## Exercise
What follows is a set of records. Repeat every one of them exactly.
******
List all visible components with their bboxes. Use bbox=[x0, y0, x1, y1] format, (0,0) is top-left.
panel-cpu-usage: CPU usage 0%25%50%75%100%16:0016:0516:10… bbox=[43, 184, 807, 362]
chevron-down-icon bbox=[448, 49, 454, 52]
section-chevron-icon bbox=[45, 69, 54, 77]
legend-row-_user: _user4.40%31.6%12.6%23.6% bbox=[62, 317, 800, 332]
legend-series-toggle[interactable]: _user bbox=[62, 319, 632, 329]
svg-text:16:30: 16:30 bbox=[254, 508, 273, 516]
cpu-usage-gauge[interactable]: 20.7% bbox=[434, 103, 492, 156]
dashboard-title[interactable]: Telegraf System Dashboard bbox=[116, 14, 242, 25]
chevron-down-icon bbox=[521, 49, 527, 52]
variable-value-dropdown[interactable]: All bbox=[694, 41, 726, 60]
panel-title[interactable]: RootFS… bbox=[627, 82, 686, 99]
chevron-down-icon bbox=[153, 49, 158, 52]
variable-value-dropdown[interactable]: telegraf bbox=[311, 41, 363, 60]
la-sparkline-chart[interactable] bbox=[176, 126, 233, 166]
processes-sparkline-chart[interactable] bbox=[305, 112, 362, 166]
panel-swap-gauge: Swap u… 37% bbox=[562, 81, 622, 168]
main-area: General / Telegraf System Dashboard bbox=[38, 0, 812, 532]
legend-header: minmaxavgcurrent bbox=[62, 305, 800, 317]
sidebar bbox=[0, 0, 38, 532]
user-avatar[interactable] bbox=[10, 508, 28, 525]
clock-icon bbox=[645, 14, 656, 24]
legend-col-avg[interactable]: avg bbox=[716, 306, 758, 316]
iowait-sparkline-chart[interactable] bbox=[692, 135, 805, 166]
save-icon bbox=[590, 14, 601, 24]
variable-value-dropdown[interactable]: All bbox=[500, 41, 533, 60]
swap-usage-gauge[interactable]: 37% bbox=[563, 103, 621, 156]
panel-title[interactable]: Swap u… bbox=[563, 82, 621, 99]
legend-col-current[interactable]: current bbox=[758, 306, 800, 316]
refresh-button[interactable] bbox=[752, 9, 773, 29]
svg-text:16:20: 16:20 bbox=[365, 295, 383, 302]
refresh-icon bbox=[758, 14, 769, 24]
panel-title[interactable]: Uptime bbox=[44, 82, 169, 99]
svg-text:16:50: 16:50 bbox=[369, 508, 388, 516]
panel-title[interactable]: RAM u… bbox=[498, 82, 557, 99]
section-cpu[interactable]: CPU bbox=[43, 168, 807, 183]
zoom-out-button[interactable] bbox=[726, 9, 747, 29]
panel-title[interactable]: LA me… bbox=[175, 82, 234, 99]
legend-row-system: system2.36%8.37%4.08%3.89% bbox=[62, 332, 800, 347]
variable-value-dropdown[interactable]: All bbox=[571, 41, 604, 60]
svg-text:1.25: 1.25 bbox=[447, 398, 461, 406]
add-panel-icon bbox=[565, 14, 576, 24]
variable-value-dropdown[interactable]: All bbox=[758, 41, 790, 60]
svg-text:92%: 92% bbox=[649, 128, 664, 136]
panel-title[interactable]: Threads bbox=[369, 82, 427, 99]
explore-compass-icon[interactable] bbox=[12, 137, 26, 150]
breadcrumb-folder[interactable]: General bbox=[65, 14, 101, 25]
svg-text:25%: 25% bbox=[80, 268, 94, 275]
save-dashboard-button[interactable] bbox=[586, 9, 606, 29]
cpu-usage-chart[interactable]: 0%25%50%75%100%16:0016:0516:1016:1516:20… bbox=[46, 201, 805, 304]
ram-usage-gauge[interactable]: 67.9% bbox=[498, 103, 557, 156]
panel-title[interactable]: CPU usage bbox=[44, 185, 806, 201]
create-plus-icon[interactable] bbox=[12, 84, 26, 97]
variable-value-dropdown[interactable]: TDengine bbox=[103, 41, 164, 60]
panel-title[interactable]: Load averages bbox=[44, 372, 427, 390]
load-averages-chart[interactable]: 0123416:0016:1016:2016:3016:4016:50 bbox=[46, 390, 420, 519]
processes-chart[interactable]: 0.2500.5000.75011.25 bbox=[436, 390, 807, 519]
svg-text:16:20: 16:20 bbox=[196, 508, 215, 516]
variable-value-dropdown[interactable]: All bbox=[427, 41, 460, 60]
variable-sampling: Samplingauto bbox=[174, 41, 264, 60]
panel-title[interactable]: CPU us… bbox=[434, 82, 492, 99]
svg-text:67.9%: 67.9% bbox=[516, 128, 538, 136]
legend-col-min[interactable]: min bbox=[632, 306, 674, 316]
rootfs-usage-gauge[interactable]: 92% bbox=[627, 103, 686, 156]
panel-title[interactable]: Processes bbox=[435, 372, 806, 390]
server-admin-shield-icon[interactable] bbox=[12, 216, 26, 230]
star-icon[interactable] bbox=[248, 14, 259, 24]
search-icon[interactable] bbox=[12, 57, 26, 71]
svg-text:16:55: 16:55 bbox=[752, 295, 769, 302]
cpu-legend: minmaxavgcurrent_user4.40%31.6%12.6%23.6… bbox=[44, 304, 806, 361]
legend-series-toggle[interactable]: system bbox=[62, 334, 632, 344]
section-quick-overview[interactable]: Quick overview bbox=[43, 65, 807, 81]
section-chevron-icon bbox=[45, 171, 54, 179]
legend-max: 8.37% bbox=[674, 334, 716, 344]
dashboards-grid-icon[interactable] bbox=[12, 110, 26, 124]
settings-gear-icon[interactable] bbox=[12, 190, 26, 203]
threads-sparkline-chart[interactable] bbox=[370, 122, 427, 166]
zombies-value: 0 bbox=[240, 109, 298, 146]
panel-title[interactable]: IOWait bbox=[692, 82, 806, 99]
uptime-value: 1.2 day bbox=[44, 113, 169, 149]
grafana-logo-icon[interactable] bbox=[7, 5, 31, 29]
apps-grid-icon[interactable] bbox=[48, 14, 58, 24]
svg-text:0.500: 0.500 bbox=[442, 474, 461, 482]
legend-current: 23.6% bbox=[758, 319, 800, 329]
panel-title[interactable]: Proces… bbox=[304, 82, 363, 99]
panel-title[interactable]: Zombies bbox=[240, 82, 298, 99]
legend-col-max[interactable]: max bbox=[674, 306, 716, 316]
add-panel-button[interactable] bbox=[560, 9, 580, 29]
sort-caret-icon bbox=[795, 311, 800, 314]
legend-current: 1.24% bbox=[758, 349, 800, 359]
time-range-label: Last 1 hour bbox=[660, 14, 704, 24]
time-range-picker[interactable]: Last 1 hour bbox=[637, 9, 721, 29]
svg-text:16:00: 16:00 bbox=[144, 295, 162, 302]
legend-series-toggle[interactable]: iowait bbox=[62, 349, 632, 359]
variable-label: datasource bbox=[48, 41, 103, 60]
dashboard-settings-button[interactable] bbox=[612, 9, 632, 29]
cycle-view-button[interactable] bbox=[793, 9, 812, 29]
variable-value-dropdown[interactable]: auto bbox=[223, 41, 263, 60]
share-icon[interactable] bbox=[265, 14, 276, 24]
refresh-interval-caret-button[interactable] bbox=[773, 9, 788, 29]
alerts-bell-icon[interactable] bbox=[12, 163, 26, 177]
******
## Written answer
List all visible components with their bboxes. Use bbox=[x0, y0, x1, y1] format, (0,0) is top-left.
panel-cpu-usage: CPU usage 0%25%50%75%100%16:0016:0516:10… bbox=[43, 184, 807, 362]
chevron-down-icon bbox=[448, 49, 454, 52]
section-chevron-icon bbox=[45, 69, 54, 77]
legend-row-_user: _user4.40%31.6%12.6%23.6% bbox=[62, 317, 800, 332]
legend-series-toggle[interactable]: _user bbox=[62, 319, 632, 329]
svg-text:16:30: 16:30 bbox=[254, 508, 273, 516]
cpu-usage-gauge[interactable]: 20.7% bbox=[434, 103, 492, 156]
dashboard-title[interactable]: Telegraf System Dashboard bbox=[116, 14, 242, 25]
chevron-down-icon bbox=[521, 49, 527, 52]
variable-value-dropdown[interactable]: All bbox=[694, 41, 726, 60]
panel-title[interactable]: RootFS… bbox=[627, 82, 686, 99]
chevron-down-icon bbox=[153, 49, 158, 52]
variable-value-dropdown[interactable]: telegraf bbox=[311, 41, 363, 60]
la-sparkline-chart[interactable] bbox=[176, 126, 233, 166]
processes-sparkline-chart[interactable] bbox=[305, 112, 362, 166]
panel-swap-gauge: Swap u… 37% bbox=[562, 81, 622, 168]
main-area: General / Telegraf System Dashboard bbox=[38, 0, 812, 532]
legend-header: minmaxavgcurrent bbox=[62, 305, 800, 317]
sidebar bbox=[0, 0, 38, 532]
user-avatar[interactable] bbox=[10, 508, 28, 525]
clock-icon bbox=[645, 14, 656, 24]
legend-col-avg[interactable]: avg bbox=[716, 306, 758, 316]
iowait-sparkline-chart[interactable] bbox=[692, 135, 805, 166]
save-icon bbox=[590, 14, 601, 24]
variable-value-dropdown[interactable]: All bbox=[500, 41, 533, 60]
swap-usage-gauge[interactable]: 37% bbox=[563, 103, 621, 156]
panel-title[interactable]: Swap u… bbox=[563, 82, 621, 99]
legend-col-current[interactable]: current bbox=[758, 306, 800, 316]
refresh-button[interactable] bbox=[752, 9, 773, 29]
svg-text:16:20: 16:20 bbox=[365, 295, 383, 302]
refresh-icon bbox=[758, 14, 769, 24]
panel-title[interactable]: Uptime bbox=[44, 82, 169, 99]
svg-text:16:50: 16:50 bbox=[369, 508, 388, 516]
panel-title[interactable]: RAM u… bbox=[498, 82, 557, 99]
section-cpu[interactable]: CPU bbox=[43, 168, 807, 183]
zoom-out-button[interactable] bbox=[726, 9, 747, 29]
panel-title[interactable]: LA me… bbox=[175, 82, 234, 99]
legend-row-system: system2.36%8.37%4.08%3.89% bbox=[62, 332, 800, 347]
variable-value-dropdown[interactable]: All bbox=[571, 41, 604, 60]
svg-text:1.25: 1.25 bbox=[447, 398, 461, 406]
add-panel-icon bbox=[565, 14, 576, 24]
variable-value-dropdown[interactable]: All bbox=[758, 41, 790, 60]
svg-text:92%: 92% bbox=[649, 128, 664, 136]
panel-title[interactable]: Threads bbox=[369, 82, 427, 99]
explore-compass-icon[interactable] bbox=[12, 137, 26, 150]
breadcrumb-folder[interactable]: General bbox=[65, 14, 101, 25]
svg-text:25%: 25% bbox=[80, 268, 94, 275]
save-dashboard-button[interactable] bbox=[586, 9, 606, 29]
cpu-usage-chart[interactable]: 0%25%50%75%100%16:0016:0516:1016:1516:20… bbox=[46, 201, 805, 304]
ram-usage-gauge[interactable]: 67.9% bbox=[498, 103, 557, 156]
panel-title[interactable]: CPU usage bbox=[44, 185, 806, 201]
create-plus-icon[interactable] bbox=[12, 84, 26, 97]
variable-value-dropdown[interactable]: TDengine bbox=[103, 41, 164, 60]
panel-title[interactable]: Load averages bbox=[44, 372, 427, 390]
load-averages-chart[interactable]: 0123416:0016:1016:2016:3016:4016:50 bbox=[46, 390, 420, 519]
processes-chart[interactable]: 0.2500.5000.75011.25 bbox=[436, 390, 807, 519]
svg-text:16:20: 16:20 bbox=[196, 508, 215, 516]
variable-value-dropdown[interactable]: All bbox=[427, 41, 460, 60]
variable-sampling: Samplingauto bbox=[174, 41, 264, 60]
panel-title[interactable]: CPU us… bbox=[434, 82, 492, 99]
svg-text:67.9%: 67.9% bbox=[516, 128, 538, 136]
legend-col-min[interactable]: min bbox=[632, 306, 674, 316]
rootfs-usage-gauge[interactable]: 92% bbox=[627, 103, 686, 156]
panel-title[interactable]: Processes bbox=[435, 372, 806, 390]
server-admin-shield-icon[interactable] bbox=[12, 216, 26, 230]
star-icon[interactable] bbox=[248, 14, 259, 24]
search-icon[interactable] bbox=[12, 57, 26, 71]
svg-text:16:55: 16:55 bbox=[752, 295, 769, 302]
cpu-legend: minmaxavgcurrent_user4.40%31.6%12.6%23.6… bbox=[44, 304, 806, 361]
legend-series-toggle[interactable]: system bbox=[62, 334, 632, 344]
section-quick-overview[interactable]: Quick overview bbox=[43, 65, 807, 81]
section-chevron-icon bbox=[45, 171, 54, 179]
legend-max: 8.37% bbox=[674, 334, 716, 344]
dashboards-grid-icon[interactable] bbox=[12, 110, 26, 124]
settings-gear-icon[interactable] bbox=[12, 190, 26, 203]
threads-sparkline-chart[interactable] bbox=[370, 122, 427, 166]
zombies-value: 0 bbox=[240, 109, 298, 146]
panel-title[interactable]: IOWait bbox=[692, 82, 806, 99]
uptime-value: 1.2 day bbox=[44, 113, 169, 149]
grafana-logo-icon[interactable] bbox=[7, 5, 31, 29]
apps-grid-icon[interactable] bbox=[48, 14, 58, 24]
svg-text:0.500: 0.500 bbox=[442, 474, 461, 482]
legend-current: 23.6% bbox=[758, 319, 800, 329]
panel-title[interactable]: Proces… bbox=[304, 82, 363, 99]
panel-title[interactable]: Zombies bbox=[240, 82, 298, 99]
legend-col-max[interactable]: max bbox=[674, 306, 716, 316]
add-panel-button[interactable] bbox=[560, 9, 580, 29]
sort-caret-icon bbox=[795, 311, 800, 314]
legend-current: 1.24% bbox=[758, 349, 800, 359]
time-range-label: Last 1 hour bbox=[660, 14, 704, 24]
time-range-picker[interactable]: Last 1 hour bbox=[637, 9, 721, 29]
svg-text:16:00: 16:00 bbox=[144, 295, 162, 302]
legend-series-toggle[interactable]: iowait bbox=[62, 349, 632, 359]
variable-label: datasource bbox=[48, 41, 103, 60]
dashboard-settings-button[interactable] bbox=[612, 9, 632, 29]
cycle-view-button[interactable] bbox=[793, 9, 812, 29]
variable-value-dropdown[interactable]: auto bbox=[223, 41, 263, 60]
share-icon[interactable] bbox=[265, 14, 276, 24]
refresh-interval-caret-button[interactable] bbox=[773, 9, 788, 29]
alerts-bell-icon[interactable] bbox=[12, 163, 26, 177]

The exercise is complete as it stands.